Jumat, 22 Desember 2017

Sarana Berfikir Ilmiah


                                                         Sandi Aprianto
Sarana berfikir ilmiah merupakan alat yang membantu kegiatan ilmiah dalam berbagai langkah yang harus ditempuh tanpa penguasaan sarana berpikir ilmiah kita tidak akan dapat melaksanakan kegiatan berpikir ilmiah yang baik. Mempunyai metode tersendiri yang berbeda dengan metode ilmiah dalam mendapatkan pengetahuannya sebab fungsi sarana berpikir ilmiah adalah membantu proses metode ilmiah. 

  1. Pengertian Sarana Berfikir Ilmiah menurut para ahli :

  •                 Menurut Salam (1997:139): Berfikir ilmiah adalah proses atau aktivitas manusia untuk menemukan/mendapatkan ilmu. Berfikir ilmiah adalah proses berpikir untuk sampai pada suatu kesimpulan yang berupa pengetahuan.
  •          Menurut Jujun S.Suriasumantri. Berpikir merupakan kegiatan akal untuk memperoleh pengetahuan yang benar. Berpikir ilmiah adalah kegiatan akal yang menggabungkan induksi dan deduksi.
  •           Menurut Kartono (1996, dalam Khodijah 2006:118). Berpikir ilmiah, yaitu berpikir dalam hubungan yang luas dengan pengertian yang lebih komplek disertai pembuktian-pembuktian.
  •          Menurut Eman Sulaeman. Berfikir ilmiah merupakan proses berfikir/pengembangan pikiran yang tersusun secara sistematis yang berdasarkan pengetahuan-pengetahuan ilmiah yang sudah ada.
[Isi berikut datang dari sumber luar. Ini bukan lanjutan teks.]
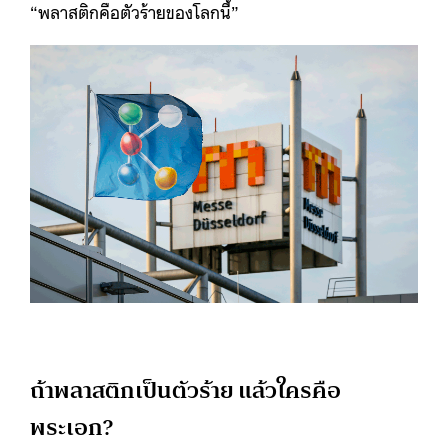
“พลาสติกคือตัวร้ายของโลกนี้”
ถ้าพลาสติกเป็นตัวร้าย แล้วใครคือ
พระเอก?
Ilmu pengetahuan telah didefenisikan dengan beberapa cara dan defenisi untuk operasional. Berfikir secara ilmiah adalah upaya untuk menemukan kenyataan dan ide yang belum diketahui sebelumnya. Ilmu merupakan proses kegiatan mencari pengetahuan melalui pengamatan berdasarkan teori dan atau generalisasi. Ilmu berusaha memahami alam sebagaimana adanya dan selanjutnya hasil kegiatan keilmuan merupakan alat untuk meramalkan dan mengendalikan gejala alam. Adapun pengetahuan adalah keseluruhan hal yang diketahui, yang membentuk persepsi tentang kebenaran atau fakta. Ilmu adalah bagian dari pengetahuan, sebaliknya setiap pengetahuan belum tentu ilmu. Untuk dapat melakukan kegiatan berpikir ilmiah dengan baik maka diperlukan sarana berpikir ilmiah yaitu bahasa, matematika, dan statistika.. Matematika mempunyai peranan yang penting dalam berpikir deduktif. Statistika mempunyai peranan penting dalam berpikir induktif. Salah satu langkah kearah penguasaan adalah mengetahui dengan benar peranan masing-masing sarana berpikir dalam keseluruhan proses berpikir ilmiah. Untuk itu terdapat syarat-syarat yang membedakan ilmu (science), dengan pengetahuan (knowledge), antara lain :  Menurut Prof.Dr.Prajudi Atmosudiro, Adm. Dan Management Umum 1982. Ilmu harus memiliki obyek, terminologi, metodologinya, filosofi dan teorinya yang khas. Menurut Prof.DR.Hadari Nawawi, Metode Penelitian  Bidang Sosial 1985. Ilmu juga harus memiliki objek, metode, sistematika dan mesti bersifat universal.
2.  Sumber-sumber pengetahuan manusia dikelompokkan atas:
  • Pengalaman.
  •             Otoritz 
  •             Cara berfikir deduktif.
  •                     Berfikir ilmiah (pendekatan ilmiah).
3. Hal-hal yang perlu diperhatikan dari sarana berpikir ilmiah adalah 
  •     Sarana berfikir ilmiah bukanlah ilmu melainkan kumpulan pengetahuan yang didapatkan berdasarkan metode ilmu.
  •      Tujuan mempelajari metode ilmiah adalah untuk memungkinkan kita melakukan penelaahan ilmiah secara baik. 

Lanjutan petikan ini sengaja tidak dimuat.